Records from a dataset
━━━

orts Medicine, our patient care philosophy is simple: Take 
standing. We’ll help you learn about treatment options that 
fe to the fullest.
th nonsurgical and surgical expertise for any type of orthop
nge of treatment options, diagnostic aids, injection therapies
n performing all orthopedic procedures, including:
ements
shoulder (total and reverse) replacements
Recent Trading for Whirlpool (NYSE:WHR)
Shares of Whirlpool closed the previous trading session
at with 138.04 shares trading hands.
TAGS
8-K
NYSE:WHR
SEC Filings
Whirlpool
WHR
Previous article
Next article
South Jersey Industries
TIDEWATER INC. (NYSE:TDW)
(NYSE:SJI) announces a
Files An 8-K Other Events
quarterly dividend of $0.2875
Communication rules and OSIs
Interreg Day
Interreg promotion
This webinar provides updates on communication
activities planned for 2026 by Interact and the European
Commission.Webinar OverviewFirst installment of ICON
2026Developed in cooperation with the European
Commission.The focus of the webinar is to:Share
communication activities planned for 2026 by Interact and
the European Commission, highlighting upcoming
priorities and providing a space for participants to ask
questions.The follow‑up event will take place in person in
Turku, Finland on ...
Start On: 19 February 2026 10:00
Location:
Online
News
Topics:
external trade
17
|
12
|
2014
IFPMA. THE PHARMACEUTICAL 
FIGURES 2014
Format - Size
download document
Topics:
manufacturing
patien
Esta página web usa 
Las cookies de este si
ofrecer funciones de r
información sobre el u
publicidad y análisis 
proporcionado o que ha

━━━

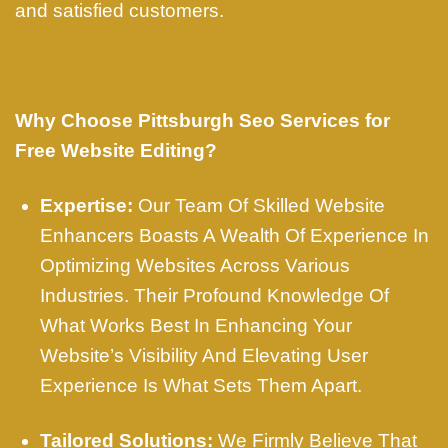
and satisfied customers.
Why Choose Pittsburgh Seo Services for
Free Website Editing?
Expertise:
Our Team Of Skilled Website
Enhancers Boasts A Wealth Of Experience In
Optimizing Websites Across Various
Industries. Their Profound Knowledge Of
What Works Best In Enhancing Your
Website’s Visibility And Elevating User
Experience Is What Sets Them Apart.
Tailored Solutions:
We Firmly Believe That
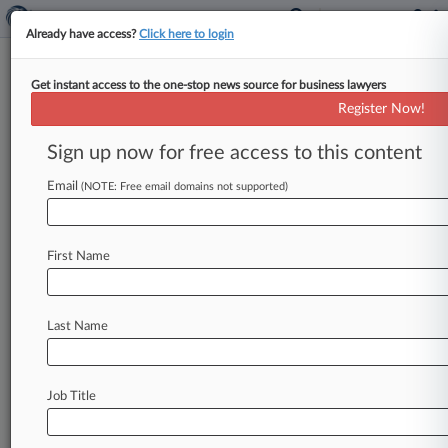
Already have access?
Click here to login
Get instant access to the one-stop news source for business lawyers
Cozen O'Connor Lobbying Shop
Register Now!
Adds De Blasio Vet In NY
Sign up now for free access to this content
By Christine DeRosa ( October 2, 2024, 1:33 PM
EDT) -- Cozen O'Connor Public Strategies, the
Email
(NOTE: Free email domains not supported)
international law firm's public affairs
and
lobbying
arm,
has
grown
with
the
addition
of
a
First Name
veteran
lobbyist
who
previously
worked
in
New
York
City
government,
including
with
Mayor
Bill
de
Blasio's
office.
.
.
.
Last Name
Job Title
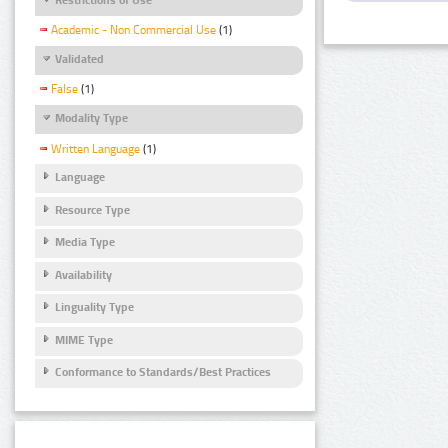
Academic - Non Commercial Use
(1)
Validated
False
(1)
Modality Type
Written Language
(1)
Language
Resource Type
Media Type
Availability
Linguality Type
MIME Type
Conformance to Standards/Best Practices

━━━

> **What you have to do**: Copy out each line of the data above, exactly, if it lies between the line holding "Resource Type" and the line holding "Conformance to Standards/Best Practices", inclusive; copy no other line.

> **Result of the exercise**:
Resource Type
Media Type
Availability
Linguality Type
MIME Type
Conformance to Standards/Best Practices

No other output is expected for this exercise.